Exercise 17.10 (Inspired by Pastor (2008)) The amount of nutrients (such as carbon) in soil organic matter is represented by \(N\), whereas the amount of inorganic nutrients in soil is represented by \(I\). A system of differential equations that describes the turnover of inorganic and organic nutrients is the following:
\[\begin{equation} \begin{split} \frac{dN}{dt} &= L + kdI - \mu N I - \delta N \\ \frac{dI}{dt} &= \mu N I - k d I - \delta I \end{split} \end{equation}\]
- Verify that \(\displaystyle N = \frac{L}{\delta}, \; I = 0\) and \(\displaystyle N = \frac{kd+\delta}{\mu}, \; I = \frac{L \mu - \delta k d - \delta^{2}}{\mu \delta}\) are equilibrium solutions for this system.
- Construct a Jacobian matrix for each of the equilibrium solutions.
Exercise 17.11 (Inspired by Logan and Wolesensky (2009) & Kermack, McKendrick, and Walker (1927)) A model for the spread of a disease where people recover is given by the following differential equation:
\[\begin{equation} \begin{split} \frac{dS}{dt} &= -\alpha SI \\ \frac{dI}{dt} &= \alpha SI - \gamma I \\ \frac{dR}{dt} &= \gamma I \end{split} \end{equation}\]

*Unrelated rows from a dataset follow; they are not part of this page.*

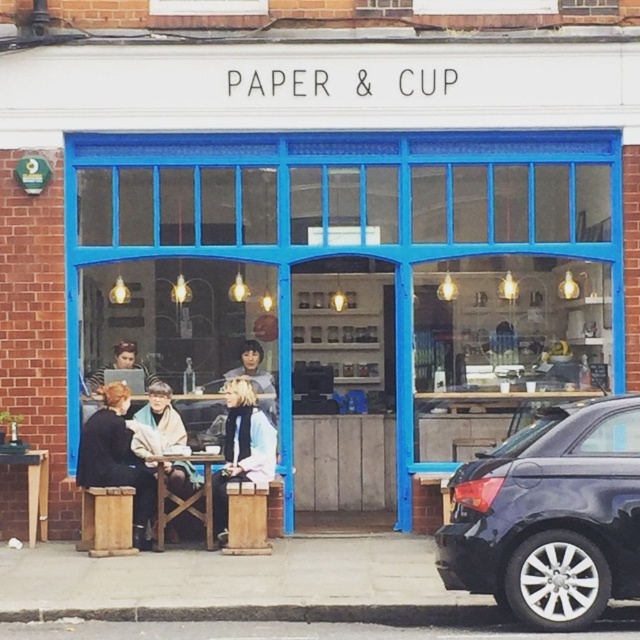 Where is `dark brown leather jacket at lower left`? The image size is (640, 640). dark brown leather jacket at lower left is located at coordinates (116, 458).

Does dark brown leather jacket at lower left appear over white woolen scarf at center?

Incorrect, dark brown leather jacket at lower left is not positioned above white woolen scarf at center.

Does point (124, 445) come in front of point (173, 480)?

No, it is behind (173, 480).

Where is `dark brown leather jacket at lower left`? dark brown leather jacket at lower left is located at coordinates (116, 458).

How distant is wooden bench at lower left from matte black laptop at center?

The distance of wooden bench at lower left from matte black laptop at center is 3.14 meters.

Can you confirm if wooden bench at lower left is smaller than matte black laptop at center?

No, wooden bench at lower left is not smaller than matte black laptop at center.

Locate an element on the screen. The image size is (640, 640). wooden bench at lower left is located at coordinates (353, 285).

Which of these two, white woolen scarf at center or blonde hair at center, stands taller?

With more height is white woolen scarf at center.

What do you see at coordinates (157, 426) in the screenshot?
I see `white woolen scarf at center` at bounding box center [157, 426].

Between point (186, 476) and point (275, 410), which one is positioned behind?

Positioned behind is point (275, 410).

Find the location of a particular element. This screenshot has width=640, height=640. white woolen scarf at center is located at coordinates (157, 426). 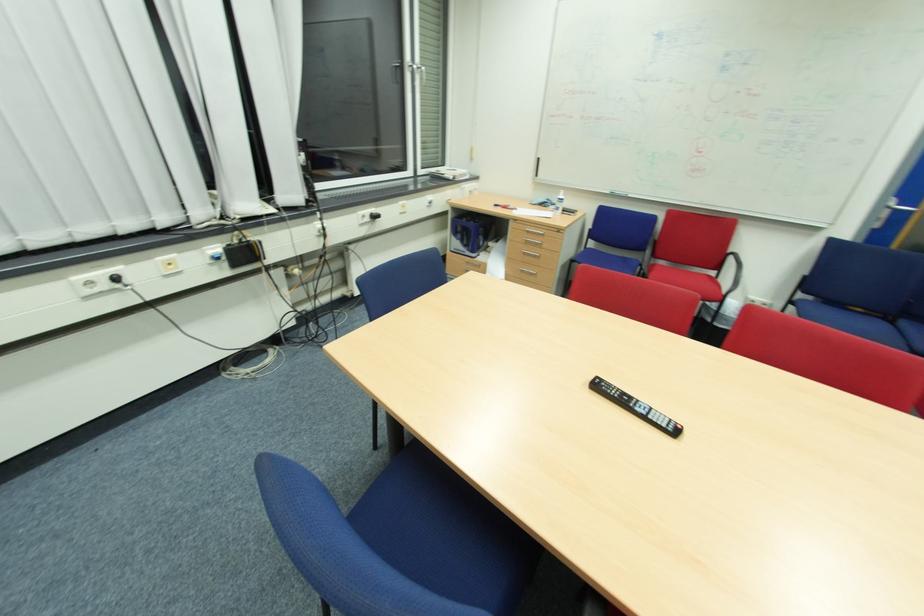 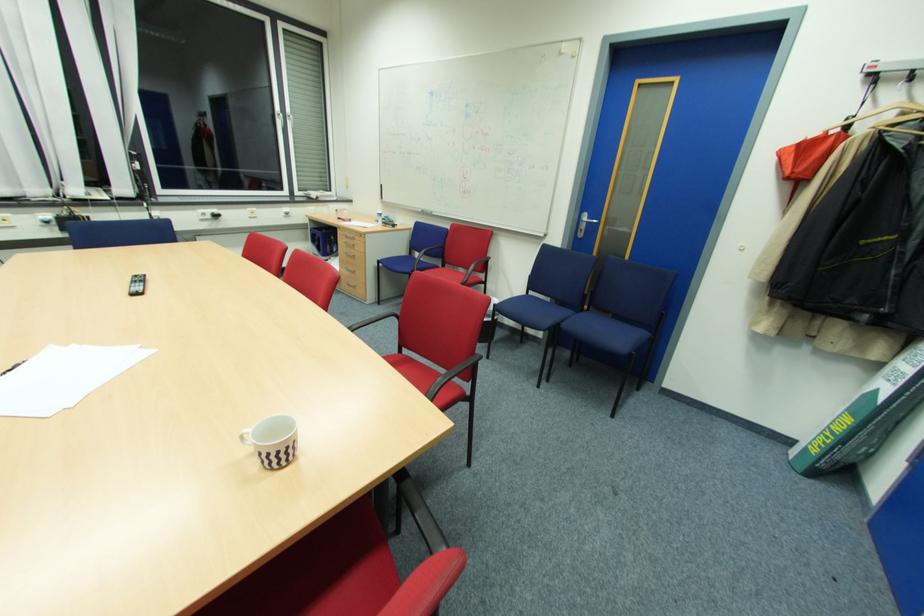 Question: I am providing you with two images of the same scene from different viewpoints. Please identify which objects are invisible in image2.

Choices:
 (A) patterned white mug
 (B) blue chair sitting surface
 (C) black remote control
 (D) orange booklet

Answer: (B) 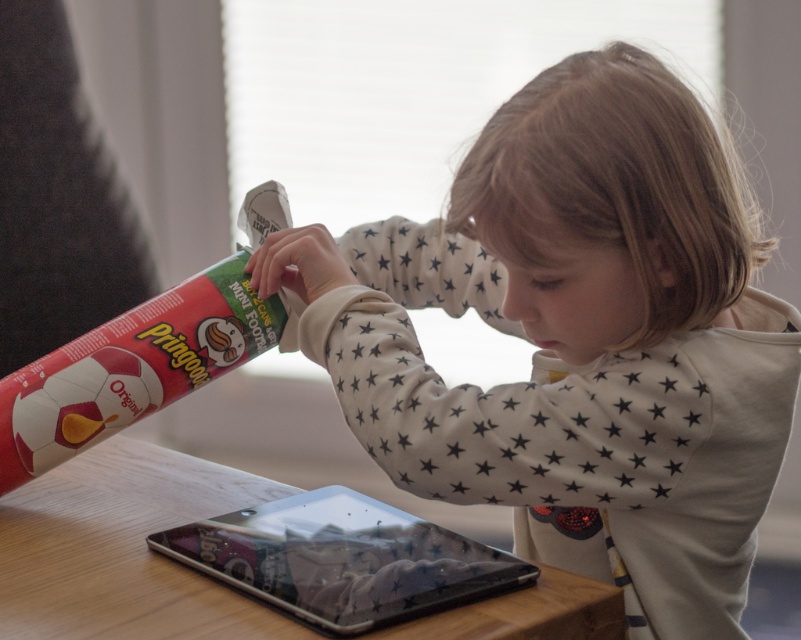 You are a parent trying to ensure your child doesn not spill the Pringles. The child is reaching for the matte red pringles can at left and the transparent plastic tablet at center. Based on their positions, which item is closer to the edge of the table?

The matte red pringles can at left is above transparent plastic tablet at center, meaning it is closer to the edge of the table than the tablet.

You are a parent trying to decide whether to let your child open the matte red pringles can at left or the transparent plastic tablet at center. Considering their sizes, which item is bigger and should you be more cautious about?

The matte red pringles can at left is larger in size compared to the transparent plastic tablet at center, so you should be more cautious about the matte red pringles can at left due to its bigger size. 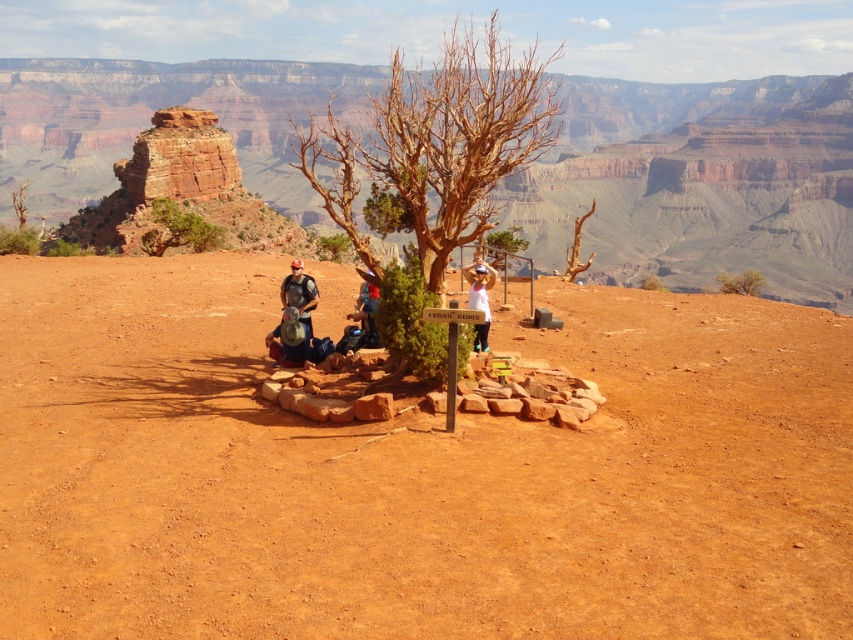 From the picture: Does matte gray backpack at center have a larger size compared to white fabric at center?

No.

Looking at this image, measure the distance between matte gray backpack at center and camera.

The distance of matte gray backpack at center from camera is 36.11 meters.

This screenshot has height=640, width=853. What do you see at coordinates (294, 340) in the screenshot?
I see `matte gray backpack at center` at bounding box center [294, 340].

At what (x,y) coordinates should I click in order to perform the action: click on matte gray backpack at center. Please return your answer as a coordinate pair (x, y). The width and height of the screenshot is (853, 640). Looking at the image, I should click on (294, 340).

Does rustic rock formation at center come behind blue fabric backpack at center?

Yes, it is behind blue fabric backpack at center.

Is point (695, 216) farther from viewer compared to point (349, 316)?

Yes, it is.

Locate an element on the screen. rustic rock formation at center is located at coordinates (700, 182).

From the picture: Does white fabric at center have a lesser height compared to blue fabric backpack at center?

No.

Does white fabric at center come behind blue fabric backpack at center?

No, white fabric at center is closer to the viewer.

What do you see at coordinates (480, 298) in the screenshot? The image size is (853, 640). I see `white fabric at center` at bounding box center [480, 298].

Locate an element on the screen. This screenshot has height=640, width=853. white fabric at center is located at coordinates (480, 298). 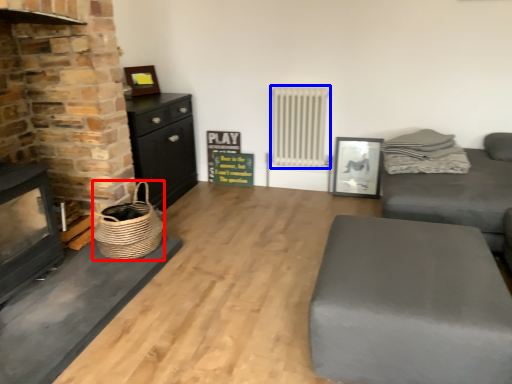 Question: Which of the following is the farthest to the observer, basket (highlighted by a red box) or radiator (highlighted by a blue box)?

Choices:
 (A) basket
 (B) radiator

Answer: (B) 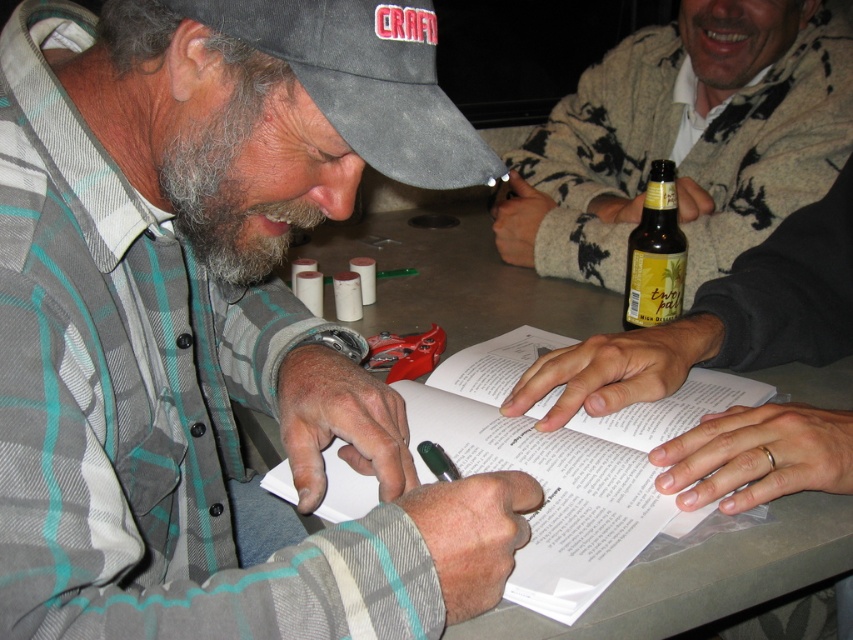 Is black fabric baseball cap at upper left to the left of brown glass bottle at center from the viewer's perspective?

Yes, black fabric baseball cap at upper left is to the left of brown glass bottle at center.

Is point (412, 104) positioned in front of point (631, 262)?

Yes.

The height and width of the screenshot is (640, 853). Find the location of `black fabric baseball cap at upper left`. black fabric baseball cap at upper left is located at coordinates (364, 80).

Between plaid flannel shirt at center and brown glass bottle at center, which one appears on the right side from the viewer's perspective?

brown glass bottle at center

Image resolution: width=853 pixels, height=640 pixels. Describe the element at coordinates (213, 323) in the screenshot. I see `plaid flannel shirt at center` at that location.

The height and width of the screenshot is (640, 853). In order to click on plaid flannel shirt at center in this screenshot , I will do `click(213, 323)`.

Does matte brown paper at center come behind brown glass bottle at center?

No, matte brown paper at center is in front of brown glass bottle at center.

Is point (622, 404) positioned after point (660, 198)?

No.

At what (x,y) coordinates should I click in order to perform the action: click on matte brown paper at center. Please return your answer as a coordinate pair (x, y). Looking at the image, I should click on (718, 321). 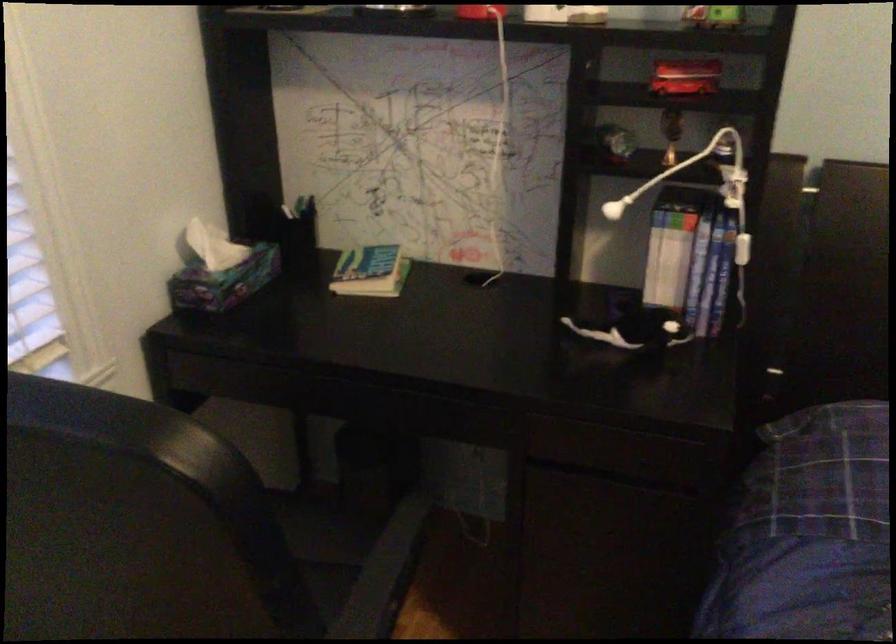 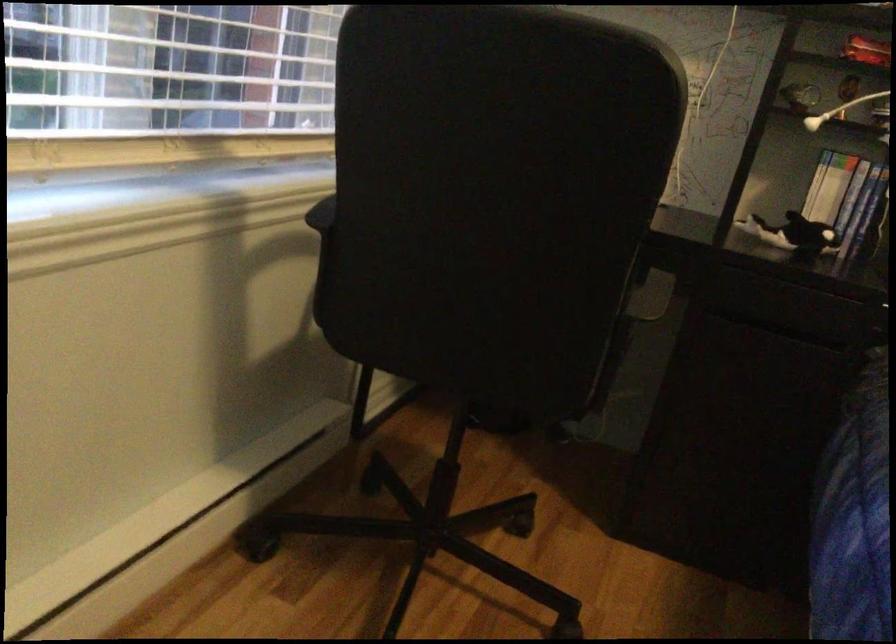 Question: I am providing you with two images of the same scene from different viewpoints. Please identify which objects are invisible in image2.

Choices:
 (A) dark pen
 (B) white earbud
 (C) green cloth
 (D) blue book spine

Answer: (A) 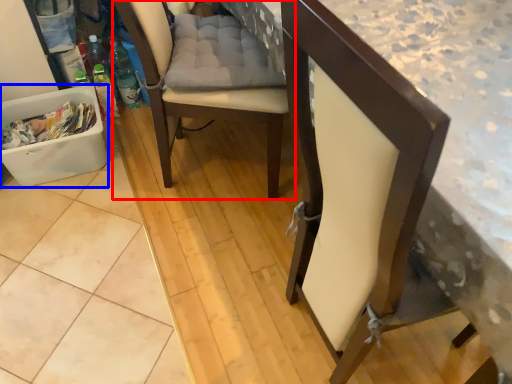 Question: Which point is closer to the camera, chair (highlighted by a red box) or laundry basket (highlighted by a blue box)?

Choices:
 (A) chair
 (B) laundry basket

Answer: (A) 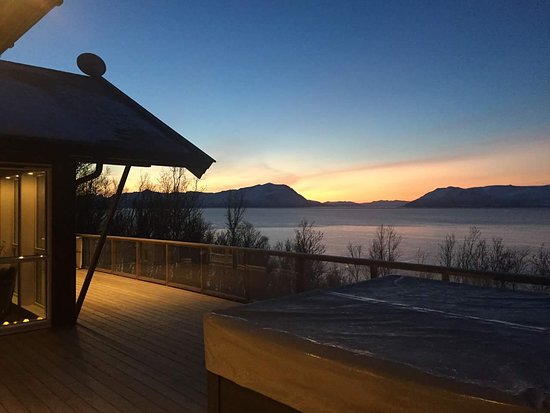 Where is `window`? window is located at coordinates (18, 216). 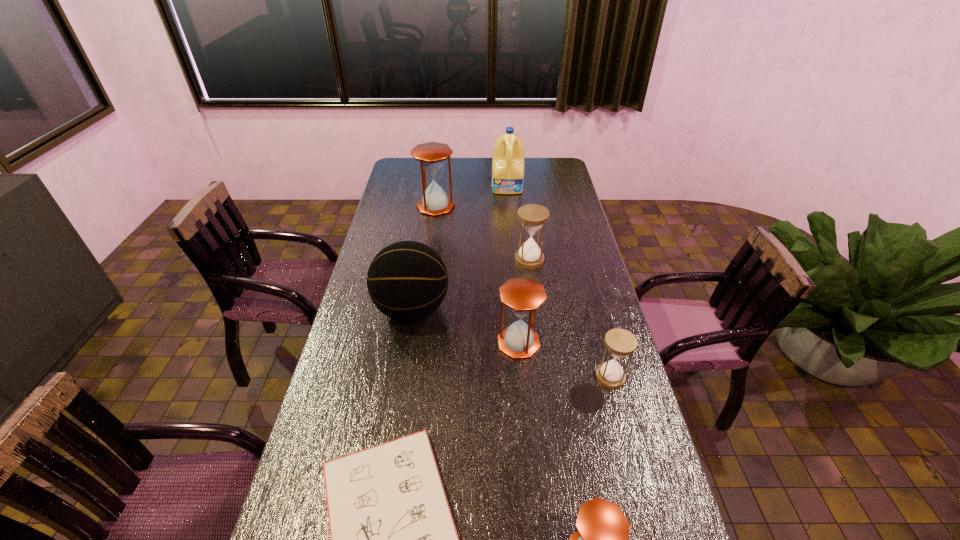 At what (x,y) coordinates should I click in order to perform the action: click on vacant space positioned on the label of the farthest object. Please return your answer as a coordinate pair (x, y). Looking at the image, I should click on (512, 224).

Find the location of a particular element. vacant space situated 0.130m on the left of the leftmost brown hourglass is located at coordinates (388, 206).

The width and height of the screenshot is (960, 540). In order to click on free point located on the right of the basketball in this screenshot , I will do `click(505, 309)`.

I want to click on vacant space located on the right of the second biggest brown hourglass, so click(x=564, y=343).

Locate an element on the screen. vacant space situated 0.090m on the left of the farther white hourglass is located at coordinates (492, 260).

This screenshot has height=540, width=960. In order to click on vacant point located on the front of the nearer white hourglass in this screenshot , I will do `click(631, 452)`.

Where is `object that is at the far edge`? object that is at the far edge is located at coordinates (508, 154).

The image size is (960, 540). In order to click on hourglass at the left edge in this screenshot , I will do `click(432, 155)`.

What are the coordinates of `basketball located at the left edge` in the screenshot? It's located at (407, 280).

Where is `object that is at the right edge`? This screenshot has width=960, height=540. object that is at the right edge is located at coordinates (620, 343). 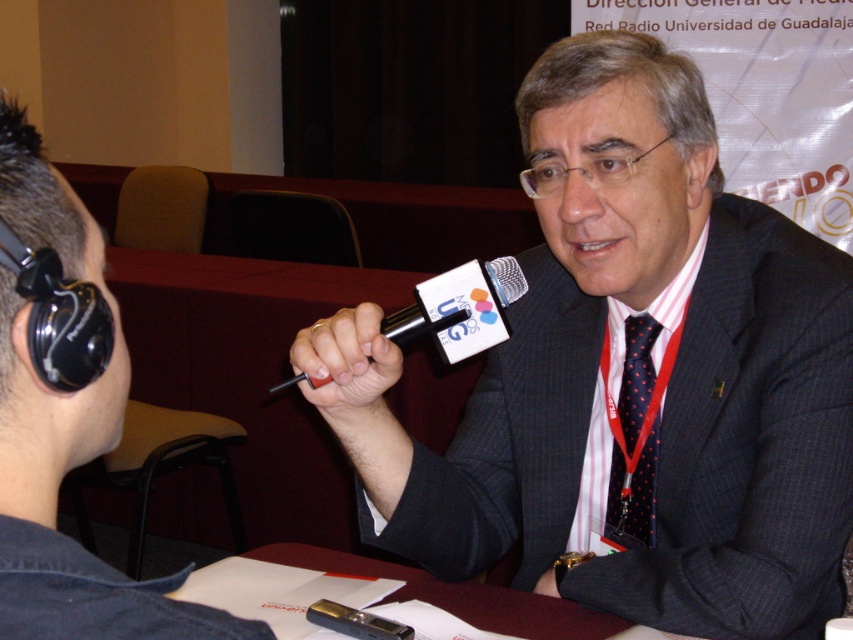 In the scene shown: You are a photographer in the room and want to capture a clear shot of both the black plastic microphone at center and the black rubber microphone at center. Which microphone should you focus on first to ensure it appears sharp in the photo?

The black plastic microphone at center is above the black rubber microphone at center, so you should focus on the black plastic microphone at center first since it is closer to the camera.

You are a photographer positioned in front of the two microphones at center. You want to take a photo where the black plastic microphone at center appears larger in the frame than the black rubber microphone at center. Which microphone should you move closer to the camera to achieve this effect?

To make the black plastic microphone at center appear larger in the frame than the black rubber microphone at center, you should move the black plastic microphone at center closer to the camera. Since it is already closer to the viewer, moving it even closer would increase its apparent size relative to the other microphone. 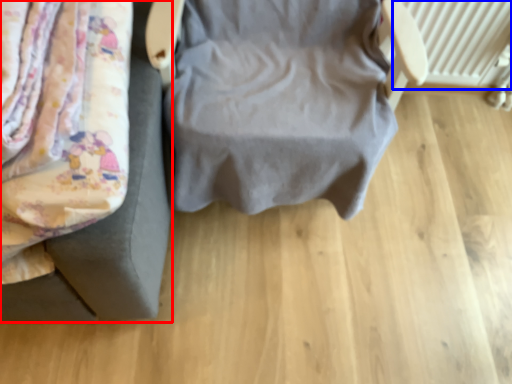 Question: Which object is closer to the camera taking this photo, furniture (highlighted by a red box) or radiator (highlighted by a blue box)?

Choices:
 (A) furniture
 (B) radiator

Answer: (A) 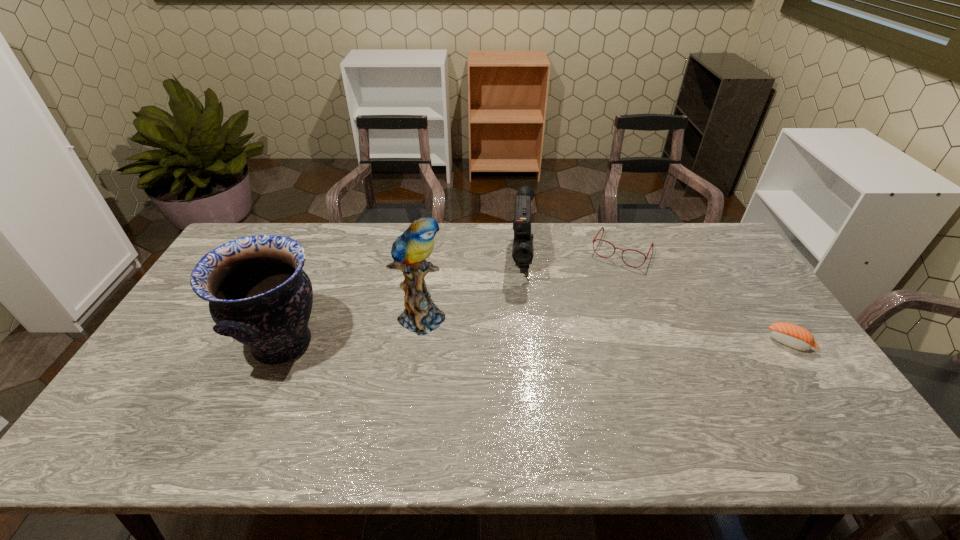 You are a GUI agent. You are given a task and a screenshot of the screen. Output one action in this format:
    pyautogui.click(x=<x>, y=<y>)
    Task: Click on the pottery
    The width and height of the screenshot is (960, 540).
    Given the screenshot: What is the action you would take?
    pyautogui.click(x=258, y=293)

At what (x,y) coordinates should I click in order to perform the action: click on the leftmost object. Please return your answer as a coordinate pair (x, y). Looking at the image, I should click on (258, 293).

Identify the location of sushi. (794, 336).

Image resolution: width=960 pixels, height=540 pixels. Identify the location of the shortest object. (794, 336).

The image size is (960, 540). I want to click on parrot, so click(x=409, y=251).

This screenshot has height=540, width=960. Identify the location of the tallest object. (409, 251).

At what (x,y) coordinates should I click in order to perform the action: click on the fourth tallest object. Please return your answer as a coordinate pair (x, y). Looking at the image, I should click on (594, 239).

This screenshot has height=540, width=960. I want to click on spectacles, so click(x=594, y=239).

You are a GUI agent. You are given a task and a screenshot of the screen. Output one action in this format:
    pyautogui.click(x=<x>, y=<y>)
    Task: Click on the camcorder
    This screenshot has width=960, height=540.
    Given the screenshot: What is the action you would take?
    pyautogui.click(x=522, y=251)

Assume this population has \(N=1000\) people.
- Determine the equilibrium solutions for this system of equations.
- Construct the Jacobian for each of the equilibrium solutions.
- Let \(\alpha=0.001\) and \(\gamma = 0.2\). With the Jacobian matrix, generate the phase plane (using the equations for \(\displaystyle \frac{dS}{dt}\) and \(\displaystyle \frac{dI}{dt}\) only) for all of the equilibrium solutions and classify their stability.
FIGURE 17.3: Glucose transporter reaction schemes.
Exercise 17.12 (Inspired by J. Keener and Sneyd (2009)) The chemical glucose is transported across the cell membrane using carrier proteins. These proteins can have different states (open or closed) that can be bound to a glucose substrate. The schematic for this reaction is shown in Figure 17.3. The system of differential equations describing this reaction is:
\[\begin{equation} \begin{split} \frac{dp_{i}}{dt} &= k p_{e} - k p_{i} + k_{+} s_{i}c_{i}-k_{i}p_{i} \\ \frac{dp_{e}}{dt} &= k p_{i} - k p_{e} + k_{+} s_{e}c_{e}-k_{-}p_{e} \\ \frac{dc_{i}}{dt} &= k c_{e} - k c_{i} + k_{-} p_{i}-k_{+}s_{i}c_{i} \\ \frac{dc_{e}}{dt} &= k c_{i} - k c_{e} + k_{-} p_{e}-k_{+}s_{e}c_{e} \end{split} \end{equation}\]
- We can reduce this to a system of three equations. First show that \(\displaystyle \frac{dp_{i}}{dt} + \frac{dp_{e}}{dt}+ \frac{dc_{i}}{dt} + \frac{dc_{e}}{dt} = 0\). Given that \(p_{i}+p_{e}+c_{i}+c_{e}=C_{0}\), where \(C_{0}\) is constant, use this equation to eliminate \(p_{i}\) and write down a system of three equations.
- Determine the equilibrium solutions for this new system of three equations.
- Construct the Jacobian matrix for each of these equilibrium solutions.